Process Followed When Claimants Settle Out-of-Court

While many men and women like to watch TV programs or movies with a courtroom scene, most personal injury cases end with an out-of-court settlement. That usually entails completion of a simple process.

Demand letter

The claimant must send a demand letter to the adjuster in the insurance company for the responsible driver. That letter contains the details about the accident, along with a detailed explanation of the treatment prescribed for the victim’s injuries. In the demand letter, the claimant or their Personal Injury Lawyer in Edmonton states how much money he or she expects to receive, as compensation for the accident-related losses. The amount demanded is not the smallest amount of money that the claimant is willing to accept from the insurance company.

Possible responses to demand letter

The adjuster might respond by introducing a low-ball offer. Introduction of a low-ball offer should cause the claimant to seek an explanation for the low amount. The claimant’s response should spell out the reasons why the adjuster’s bid is unacceptable. Alternatively, the adjuster’s response could be an acceptable counteroffer. If that proves to be the case, then the 2 sides must continue to exchange bids, until they both agree on the figures in one particular bid.

The insurance company hopes that the claimant will agree to settle while the presented offer remains low. Still, lawyers always warn their clients not to settle until they have reached the point of maximum medical improvement. All claimants must sign a release, before becoming the recipient of the promised compensation.
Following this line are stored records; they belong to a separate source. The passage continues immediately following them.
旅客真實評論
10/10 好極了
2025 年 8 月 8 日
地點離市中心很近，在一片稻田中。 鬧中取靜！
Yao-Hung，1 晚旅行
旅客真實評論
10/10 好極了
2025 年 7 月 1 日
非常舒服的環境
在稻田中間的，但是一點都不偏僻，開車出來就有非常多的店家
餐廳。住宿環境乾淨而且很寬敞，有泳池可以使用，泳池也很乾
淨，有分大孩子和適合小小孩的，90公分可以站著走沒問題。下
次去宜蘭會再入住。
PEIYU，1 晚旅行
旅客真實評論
If the adjuster and the claimant do agree to settle, with both sides accepting the figures in one specific bid, then the claimant must send the adjuster a letter. In that same letter, the claimant needs to ask for confirmation of the agreed-upon amount. In the same document, another of the claimant’s requests gets made. The adjuster is asked for the date when the insurance company will be sending the anticipated check.
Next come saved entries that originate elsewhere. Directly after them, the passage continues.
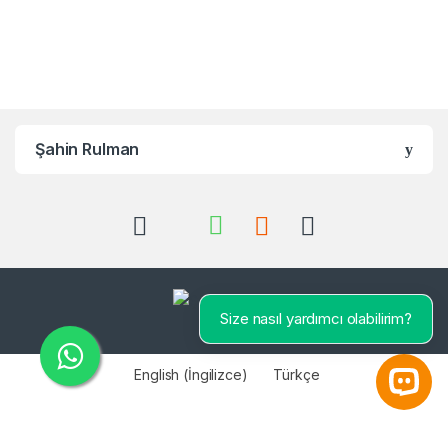
Şahin Rulman
Size nasıl yardımcı olabilirim?
English
(
İngilizce
)
Türkçe
Open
In the meantime, the claimant’s lawyer gets his or her client to fill out the release form. Once completed, the release form gets sent to the insurance company. Unless the insurer finds some problem with the release form, the adjuster responds to the claimant’s letter, and gives the date when the check with the compensation should be sent to the claimant’s lawyer.

Once the lawyer gets that check, then he or she makes sure that it clears the bank. After that, the same lawyer removes an amount of money equal to the agreed-upon consignment fee. Following the completion of that operation, the lawyer’s staff sends the bulk of the funds to the claimant/client. The lawyer’s staff also handles one other task. It pays the subrogation fee to the client’s health insurance company.